Appréhendées comme un système financier, les opérations de la finance islamique reposent sur les sources de l’islam. Par ordre d’importance, la finance islamique trouve son fondement dans les deux principales sources de l’islam, à savoir le Saint Coran-la parole d’ALLAH révélée au véridique dans l’absolue- : Mohammad (SAW). Ensuite, vient la Sounah comme deuxième principale source. De cette Sounah, pourrait-on retenir qu’il s’agit d’un ensemble de textes authentifiés codifiant à travers les hadiths « les dires; les actes ; les approbations explicites ou implicites ; les qualités morales personnelles ; les désapprobations ; les délaissements de certains actes » du Prophète Mohammad (SAW) leur conférant ainsi une valeur presque « législative ».

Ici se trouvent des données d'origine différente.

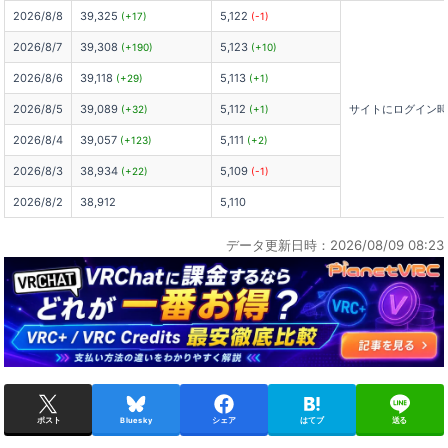
2026/8/8
39,325
5,122
(+17)
(-1)
2026/8/7
39,308
5,123
(+190)
(+10)
2026/8/6
39,118
5,113
(+29)
(+1)
2026/8/5
39,089
5,112
サイトにログイン
(+32)
(+1)
2026/8/4
39,057
5,111
(+123)
(+2)
2026/8/3
38,934
5,109
(+22)
(-1)
2026/8/2
38,912
5,110
データ更新日時：2026/08/09 08:23
ポスト
Bluesky
シェア
はてブ
送る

A côté de ces sources principales, on admet généralement d’autres dites secondaires – dérivées- : l’Ijmaa ou le consensus de savants reconnus par leurs contemporains. Il s’agit des avis ayant acquis caractère de règle de droit parce qu’issus de l’unanimité des débats savants. Encore au titre de sources dérivées, trouve une place, les Quiass qui sont les sources découlant de l’effort de la doctrine. En clair, c’est le fruit des raisonnements analogiques des théologiens avérés consistant à comparer un cas légiféré à un cas présent nouveau mais similaire à celui-ci dans une moindre mesure et concernant lequel aucun texte (du Coran ou de la Sounnah) n’explicite la conduite à tenir.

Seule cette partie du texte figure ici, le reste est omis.